The tourist wants authenticity, but not the discomforts of authenticity. So the tourist gets angry when she experiences the reality of village life in Iran.
This is the lesson we learned in the village of Naiband (also spelled Nayband, Nay Band), after we fell in love with its architecture and the children who guided us through its streets.
A week after our first visit, on the way back home from Kerman, we accepted an invitation to stay overnight in the village.
It was the vacant home of the mother-in-law of the village chief. Gholamreza Hassankhani, his wife Zahra and son Mostafa walked us up to the home through a maze of darkened alleys in middle of the night. They asked us to join them for breakfast the next morning at their home in the new Naiband down the mountain.
Things looked pretty rough. No running water. Toilet was smelly. No sheets, just some quilts on top of a Persian rug.

We were too tired to care. We just wanted to crash. Last thing I remember 13-year-old Mostafa excitedly telling us he’s determined to go to college.



In the morning, though, Saeideh was not a happy camper. She said she couldn’t sleep all night because the wind kept slamming the door. Then she started hearing rustling noises in the roof packed with tree branches.

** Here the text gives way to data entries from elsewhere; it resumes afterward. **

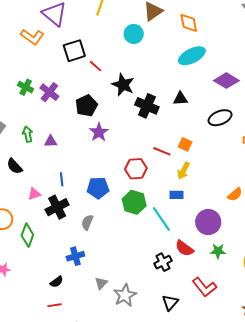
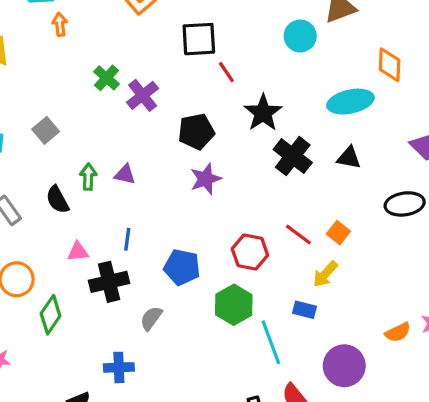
orange diamond: (189, 23) -> (390, 65), moved
cyan ellipse: (192, 56) -> (350, 102), moved
green arrow: (28, 134) -> (88, 177), moved

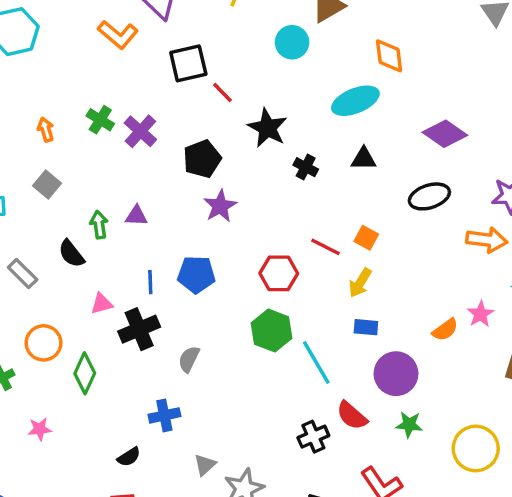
orange arrow: (60, 24) -> (46, 130), moved
black cross: (293, 156) -> (306, 167), size x0.6
blue pentagon: (182, 267) -> (196, 274), moved
blue rectangle: (304, 310) -> (366, 327), moved

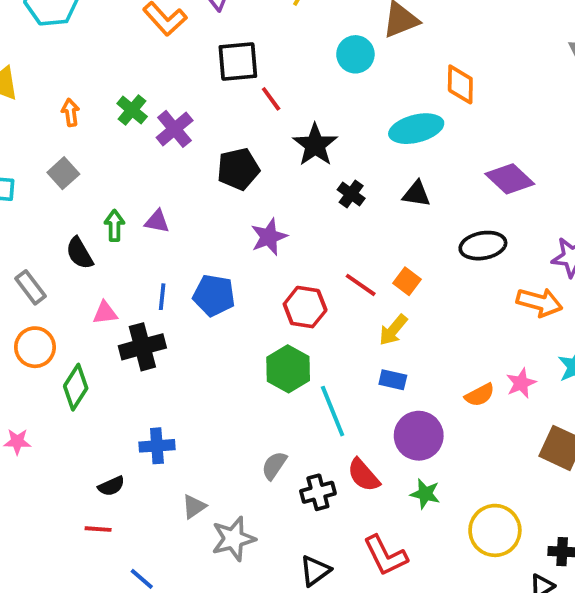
purple star: (220, 206) -> (269, 237), moved
gray rectangle: (23, 274) -> (31, 287), moved
gray semicircle: (189, 359) -> (274, 466), moved

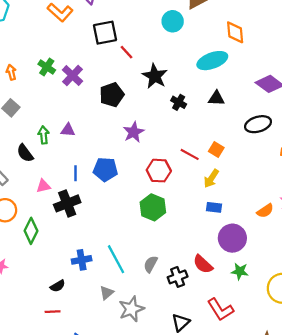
cyan line: (333, 411) -> (116, 259), moved

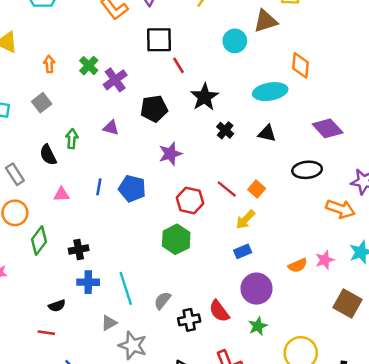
purple triangle: (68, 130) -> (111, 128), moved
black cross: (67, 203) -> (79, 249), moved, size x0.7
blue rectangle: (214, 207) -> (243, 251), turned -40
green star: (240, 271) -> (258, 326), turned 30
gray star: (131, 309) -> (133, 345), turned 30

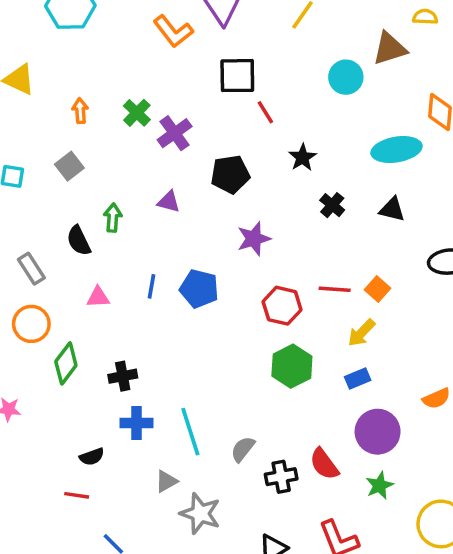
black star: (204, 97) -> (303, 157), size x0.7
red line: (227, 189) -> (335, 289), turned -35
green hexagon: (176, 239) -> (292, 366), moved

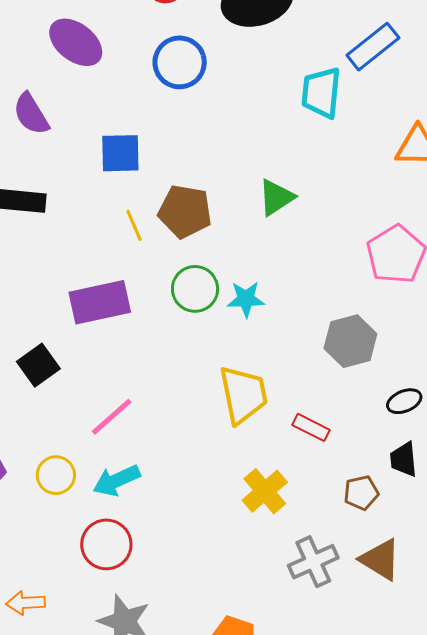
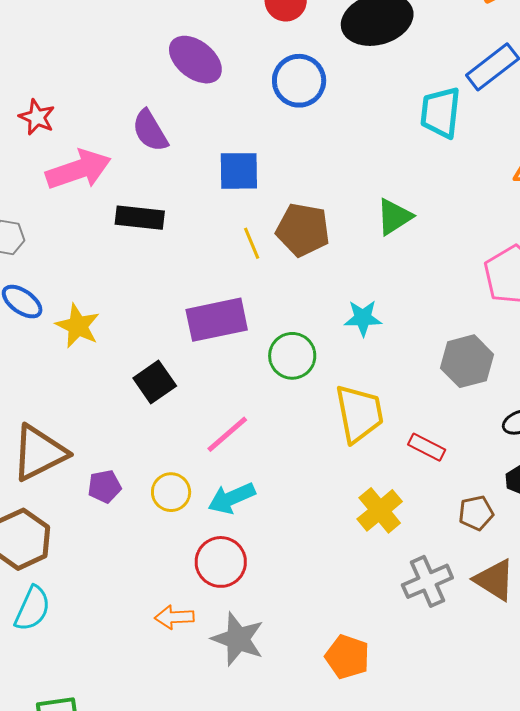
green circle: (195, 289) -> (292, 356), moved
orange arrow: (26, 603) -> (174, 617), moved

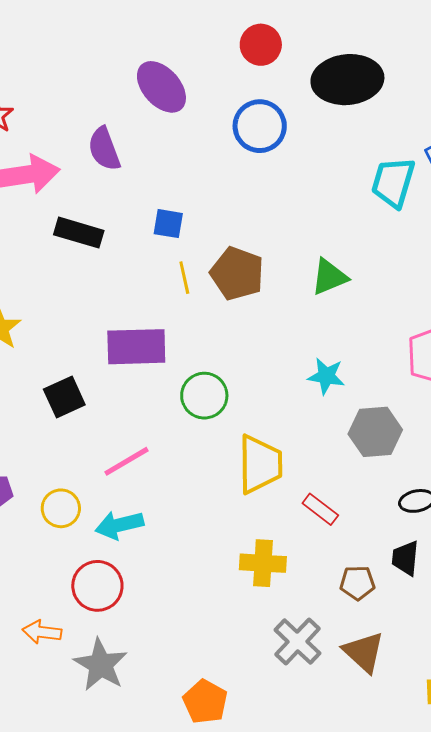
blue square: (239, 171) -> (168, 224), moved, size x0.7
cyan star: (363, 318) -> (326, 376), moved
yellow cross: (380, 510) -> (263, 563), turned 33
gray cross: (427, 581) -> (297, 642), turned -33

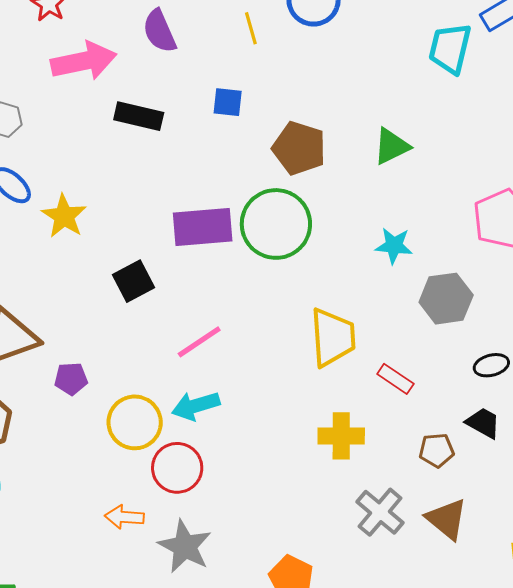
yellow line: (184, 278) -> (251, 28), moved
green circle: (204, 396) -> (276, 224), moved, size x1.5
yellow circle: (61, 508) -> (135, 422), moved, size x1.4
black trapezoid: (405, 558) -> (483, 423), turned 117

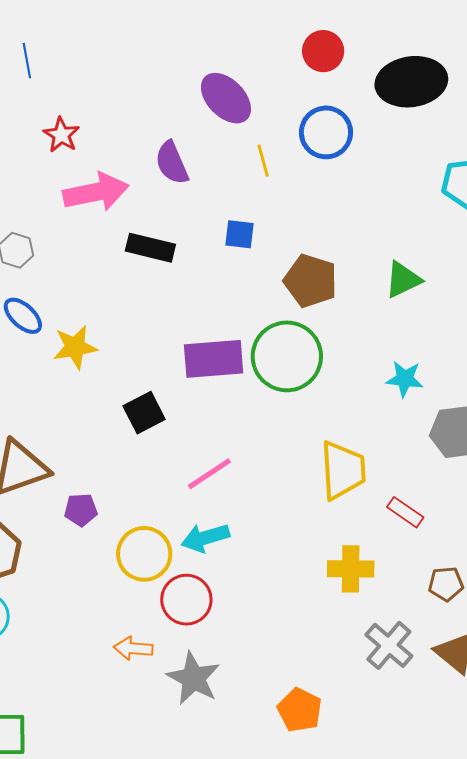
yellow star: (64, 216) -> (75, 347), turned 30

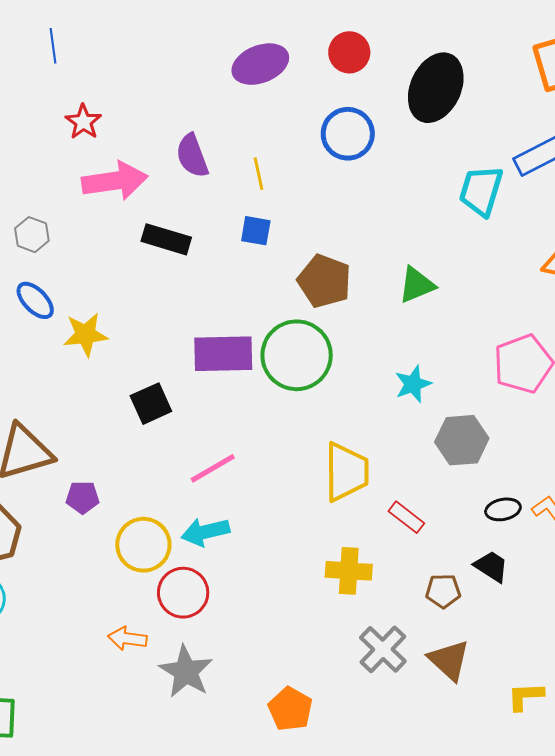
black ellipse: (411, 82) -> (436, 88), turned -60
purple ellipse: (226, 98) -> (260, 64), moved, turned -70
yellow line: (263, 161) -> (259, 174), moved
cyan star: (405, 379) -> (413, 384), turned -30

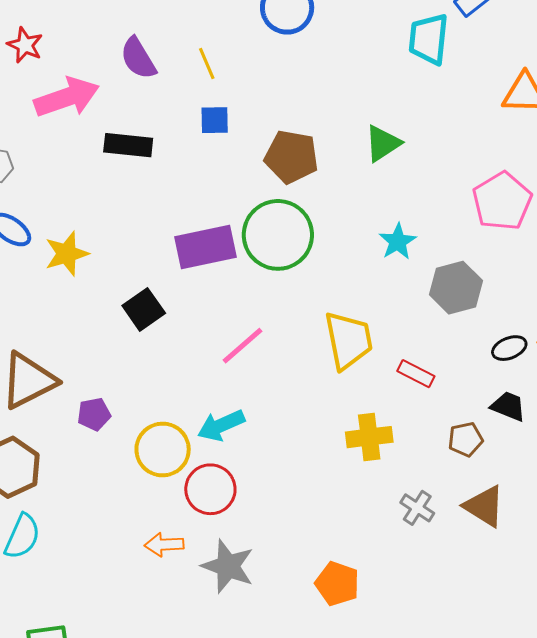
pink line: (213, 468) -> (242, 346), moved
gray cross: (383, 649) -> (417, 508), size x0.7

“It was a mouse or a snake. I was petrified; my left side and my back is still in pain.
“I can stand sleeping without sheets. I can stand getting water from a bucket. But I can’t stay up all night listening to rats commuting over my head,” she declared.
I stepped outside and took a look at the toilet. It looked rougher than the night before.

And the water supply was not appetizing.

Ok, Ali, you wanted to stay in a village. This is life in a village, I reminded myself.
I went for a walk by myself, back to the lookout tower we visited with the frantic children a week earlier, when we were high on travel and naive about life in Naiband.

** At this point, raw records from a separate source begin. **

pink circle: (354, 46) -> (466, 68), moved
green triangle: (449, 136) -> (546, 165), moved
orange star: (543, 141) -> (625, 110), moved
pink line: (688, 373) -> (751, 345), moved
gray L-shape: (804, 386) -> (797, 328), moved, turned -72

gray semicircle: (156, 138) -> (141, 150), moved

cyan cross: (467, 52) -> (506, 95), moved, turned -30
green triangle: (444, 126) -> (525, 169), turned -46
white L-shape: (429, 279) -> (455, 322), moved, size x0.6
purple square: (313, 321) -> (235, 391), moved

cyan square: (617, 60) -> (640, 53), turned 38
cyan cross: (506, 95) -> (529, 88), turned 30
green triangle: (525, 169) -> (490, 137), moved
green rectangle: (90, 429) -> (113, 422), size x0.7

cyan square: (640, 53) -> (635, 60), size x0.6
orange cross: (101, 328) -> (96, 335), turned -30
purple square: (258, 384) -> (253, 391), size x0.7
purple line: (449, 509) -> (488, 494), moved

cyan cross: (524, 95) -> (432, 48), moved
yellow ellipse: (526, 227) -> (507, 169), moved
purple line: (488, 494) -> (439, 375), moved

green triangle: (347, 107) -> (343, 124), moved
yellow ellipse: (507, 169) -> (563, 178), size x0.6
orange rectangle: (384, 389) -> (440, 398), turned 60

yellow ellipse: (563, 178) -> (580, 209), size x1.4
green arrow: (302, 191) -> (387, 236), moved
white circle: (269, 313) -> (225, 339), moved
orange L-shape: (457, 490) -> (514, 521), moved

I considered the dilemma: as tourists we want authenticity. We want to do real things with people different than ourselves, and not just the hotel staff and tour guides.
But at the same time, we’re intolerant of when the real people have different living standards than ours.
I remembered what British lecturer and Persian gardens expert Penelope Hobhouse told my father when he was considering developing a hotel in Iran:
“Whatever you do, make sure the bathrooms are up to Western standards,” she emailed him.
Essentially, we’re asking people to give us a tolerable, pasteurized version of their reality. No, don’t stage it. That would be terrible! Don’t insult my intelligence (like the time our Kenyan tour guide got some Masai villagers to spontaneously dance for us–after we gave them $60 USD). But package in the bedsheets and sanitary toilet–merci beaucoup!
Stay real but not too real. It’s a ridiculous request–but fulfilled countless times everyday the world over.
It suddenly occurred to me I also instinctively shoot to create pretty pictures. And avoid shooting reality of, say, flies and piles of manure in otherwise picturesque alleys.

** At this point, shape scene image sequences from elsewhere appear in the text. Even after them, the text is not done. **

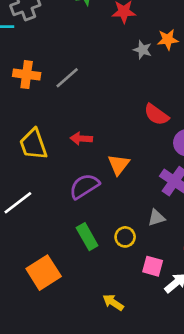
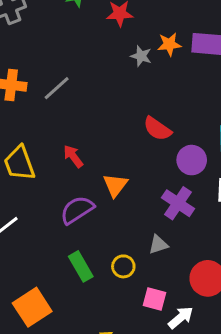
red arrow: (81, 139) -> (73, 156), turned 50

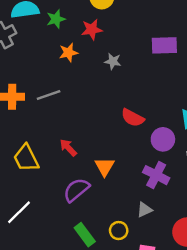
orange star: (169, 44) -> (68, 53), moved
gray line: (57, 88) -> (49, 95), turned 30

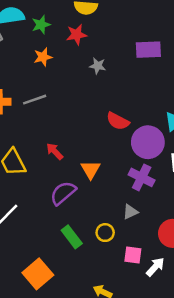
orange star: (68, 53) -> (43, 57), moved
purple circle: (163, 139) -> (148, 142), size x1.4

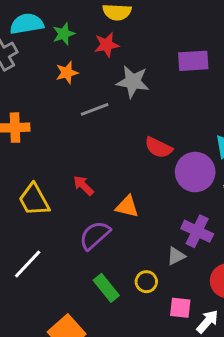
gray star: (98, 66) -> (133, 82), size x1.6
gray line: (35, 100) -> (95, 109), moved
orange triangle: (91, 170) -> (127, 207), turned -45
purple cross: (142, 177) -> (197, 231), moved

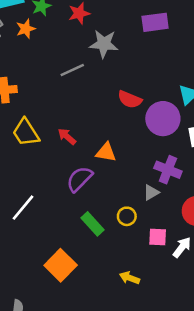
orange star: (67, 73) -> (26, 29), moved
yellow trapezoid: (34, 200) -> (26, 132), moved

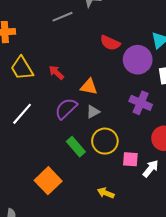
gray triangle: (151, 192) -> (93, 112), moved
white line: (23, 208) -> (22, 114), moved
yellow circle: (127, 216) -> (105, 141), size x1.6

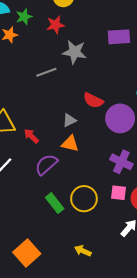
red arrow: (56, 73) -> (31, 136), moved
gray triangle: (93, 112) -> (69, 120), moved
pink square: (130, 159) -> (119, 193), moved
orange square: (48, 181) -> (27, 253), moved

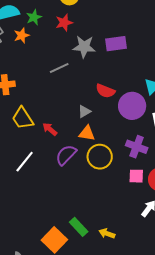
purple rectangle: (119, 37) -> (116, 44), moved
yellow circle: (84, 199) -> (100, 157), moved
green rectangle: (55, 203) -> (79, 227), moved

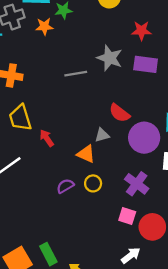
red star: (64, 23) -> (141, 31), moved
gray triangle: (84, 111) -> (102, 135), moved
purple semicircle: (66, 155) -> (65, 186), moved, size x0.7
yellow circle: (100, 157) -> (93, 183), size x0.6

I knew Saeideh was angry when she said she wanted to leave without saying goodbye–or paying for the room. This from a woman who once drove us back to a hotel we had stayed at and forced me to hand over to the doorman a spoon I had nicked.
I told her that instead of leaving we owe ourselves and our hosts the trouble of giving them our feedback and hearing their response.
The village chief’s response wasn’t exactly sympathetic.